Wyatt likewise believes that providing a convenient digitised experience for clients is a way of enhancing client relationships.

“Videoconferencing and the full digitisation of paperwork enhance the client experience, and we will retain it going forward, so it’s a question of how much it replaces face-to-face contact,” he says.

However, he is also aware of the need to improve efficiencies on the operational side.

“The past few months have turbo-charged the change management process with our staff. In the future, there will be a very different work environment, with more working from home and greater use of videoconferencing, both between staff and with clients. I suppose it is a matter of not letting a crisis go to waste,” Wyatt notes.

ATO gets the thumbs up

Wyatt, McCann and Beasley all applaud the ATO for its cooperation, concessions and communication throughout the crisis, and its website has been a useful source of information on assistance measures.

McCann notes that he has been part of a regular telephone hook-up with the ATO commissioners, other tax practitioners and professional bodies around the country.

“The sense of collegiality and cooperation in this incredibly difficult time has been wonderful,” McCann says. “The ATO deserves our appreciation for the lodgement arrangements it has put in place.”

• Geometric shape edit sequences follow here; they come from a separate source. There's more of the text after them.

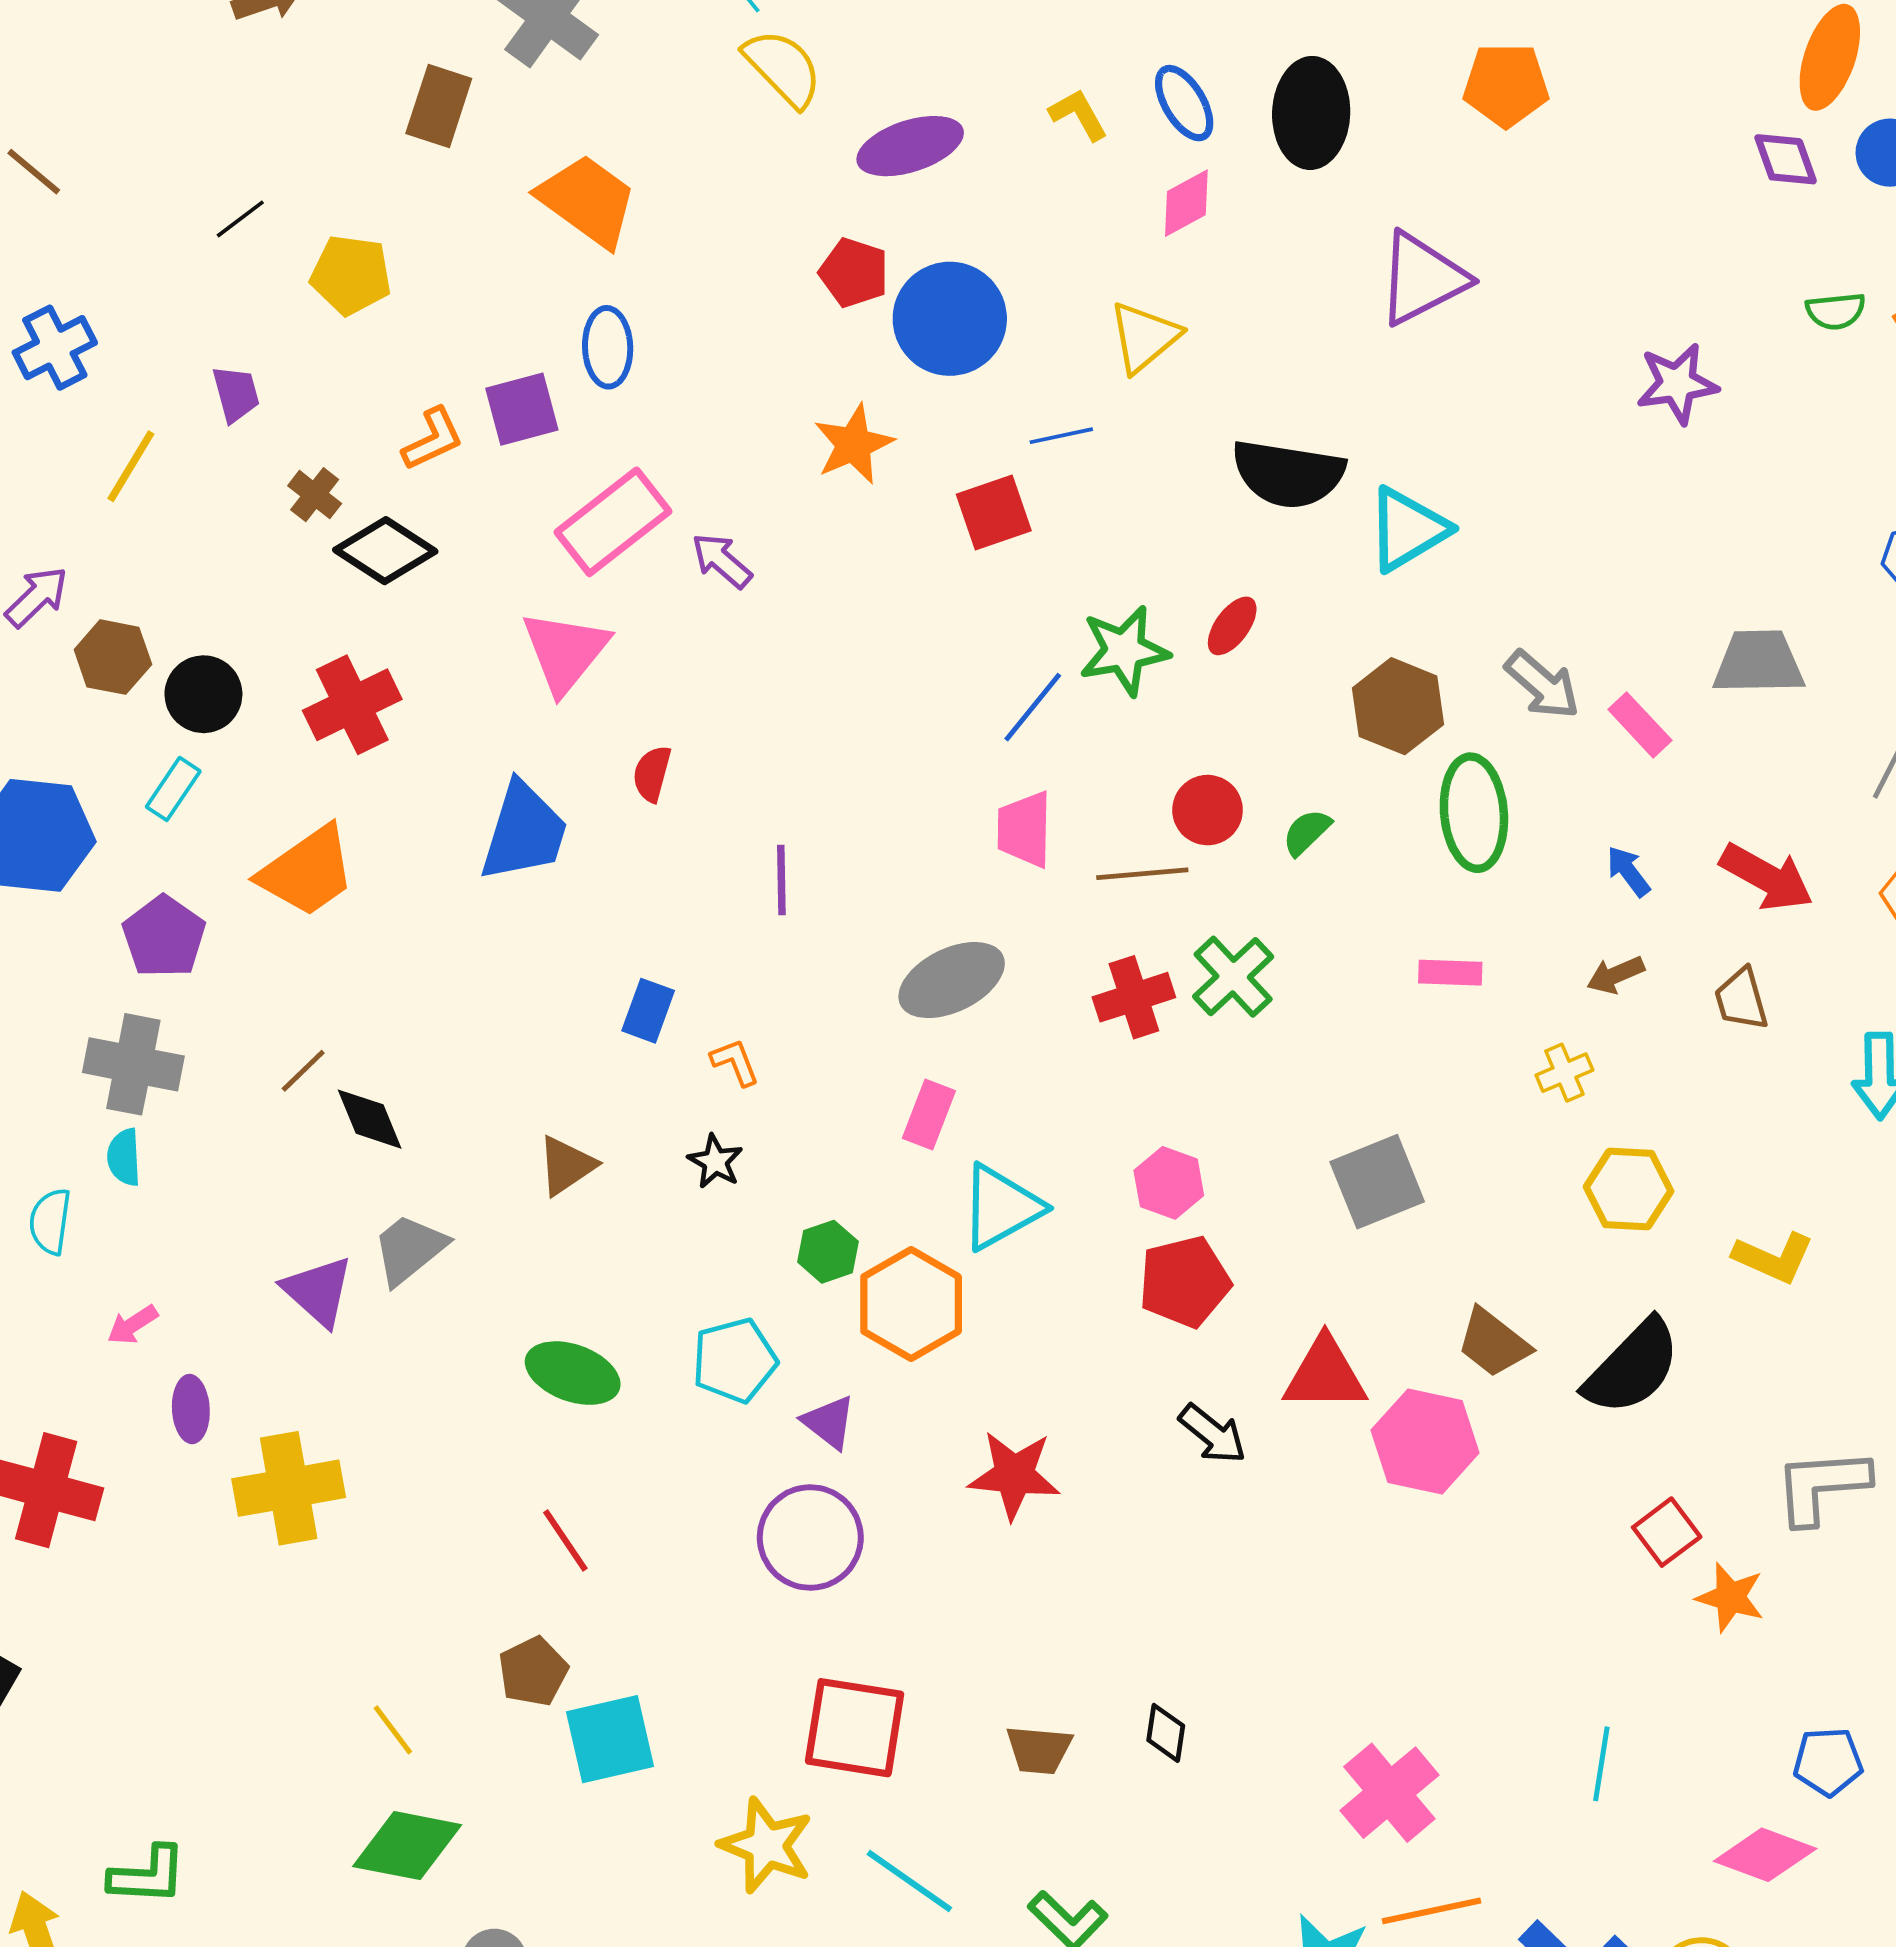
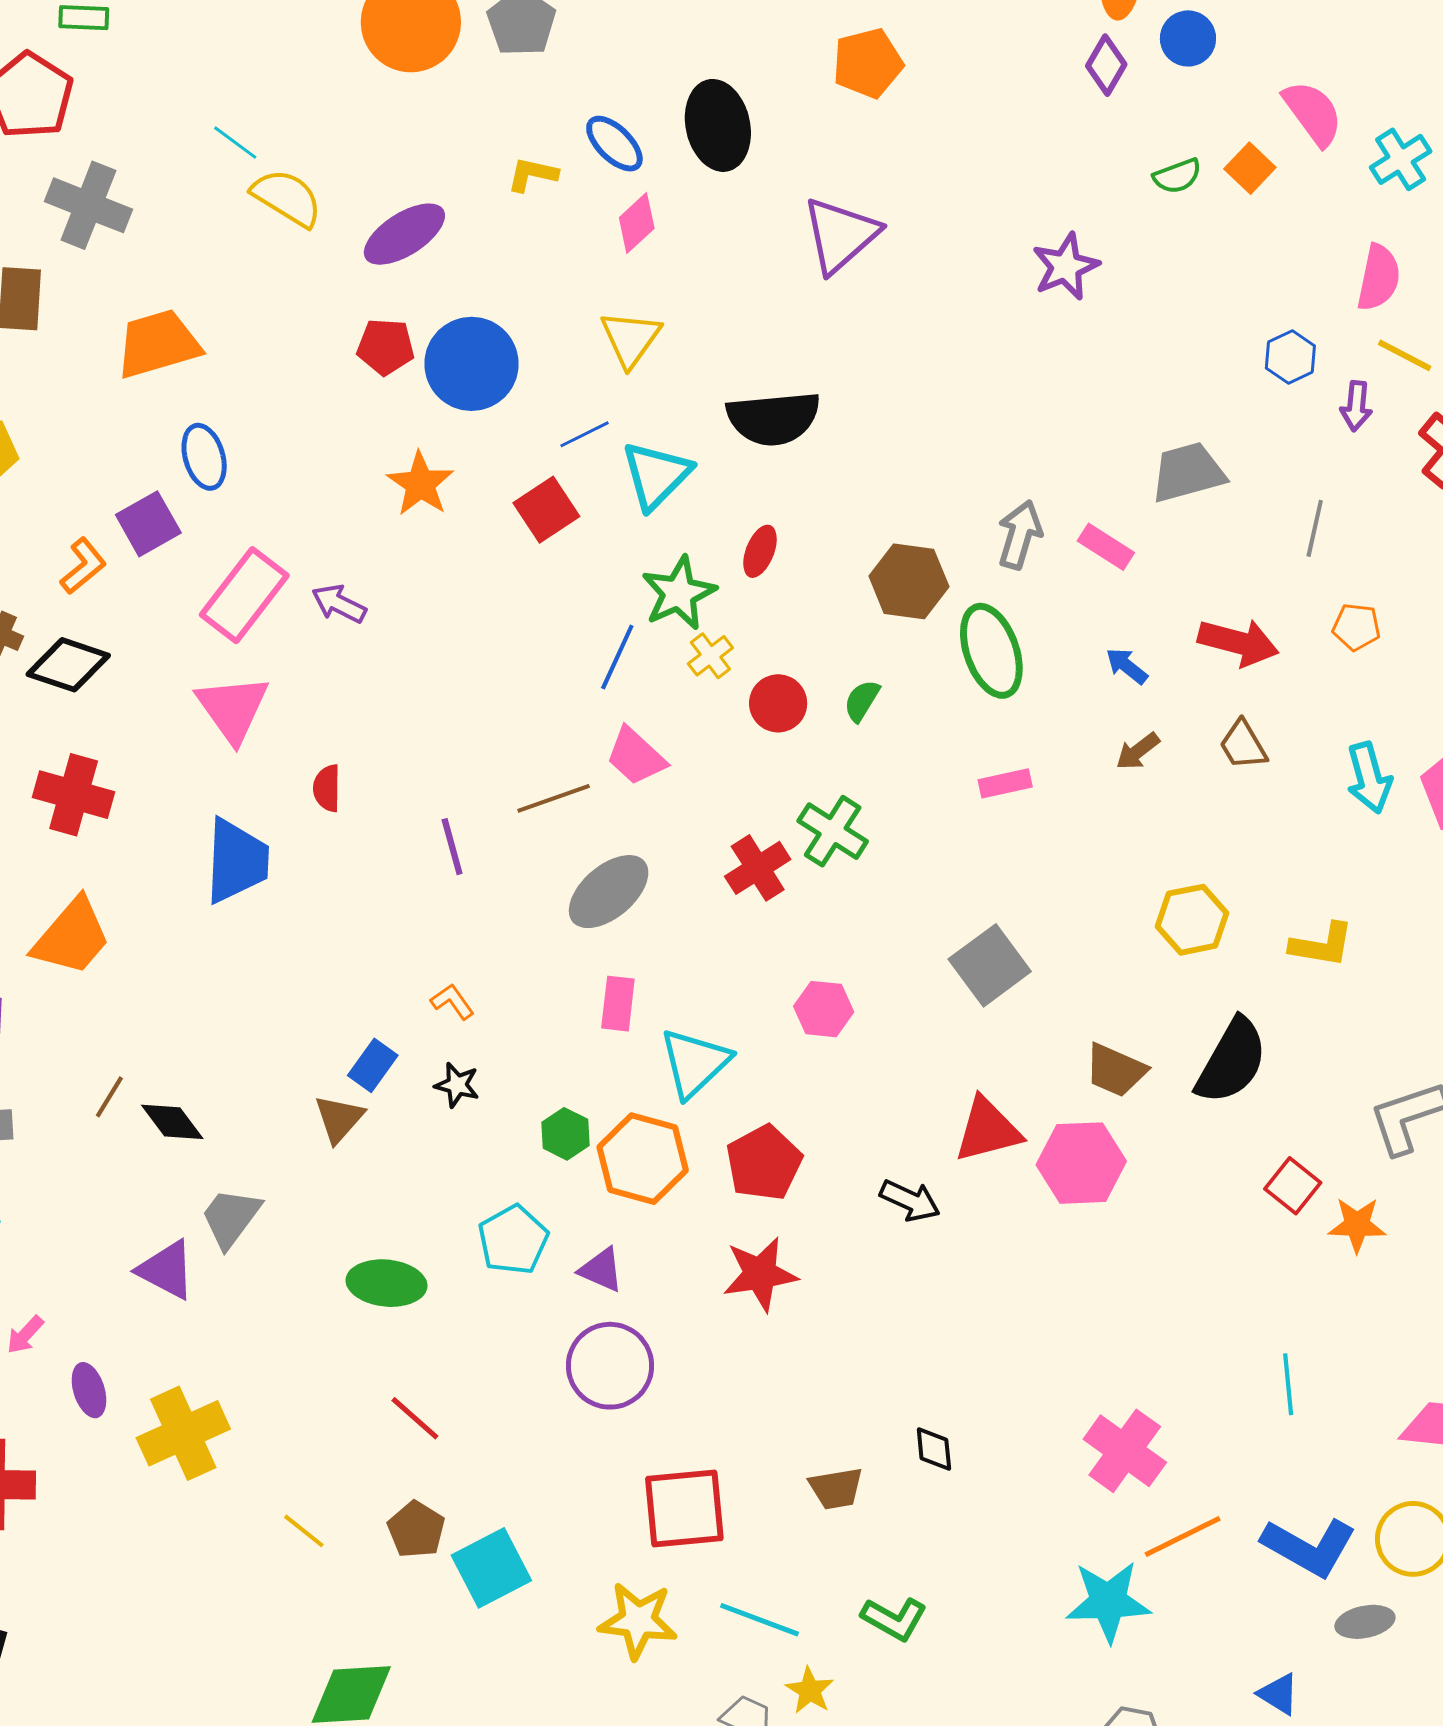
yellow L-shape: (1078, 115) -> (532, 174), turned -34
purple diamond: (1786, 159) -> (1106, 65), turned 64
orange trapezoid: (588, 201) -> (158, 344), turned -38
cyan triangle: (1407, 529) -> (656, 475), moved
gray arrow: (1542, 685) -> (1020, 535), turned -100
red cross: (352, 705) -> (74, 795), turned -34
pink trapezoid: (1024, 829) -> (636, 756), turned -34
brown line: (1142, 874) -> (554, 798), moved
blue rectangle: (648, 1011) -> (373, 1065), moved, turned 30
yellow cross: (1564, 1073) -> (710, 656), moved
red pentagon: (1185, 1282) -> (764, 1163), moved
yellow line: (393, 1730) -> (304, 1531), moved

As for the post-crisis future, the consensus is that there will always be circumstances where face-to-face contact will be required. Planning, liaison, strategic advice, understanding and reassurance are usually provided more effectively in face-to-face meetings, even if many other matters can be handled with technology-based tools. Older clients are often more comfortable with personal contact.

“And that’s the bottom line,” says McCann. “You have to be able to do both.”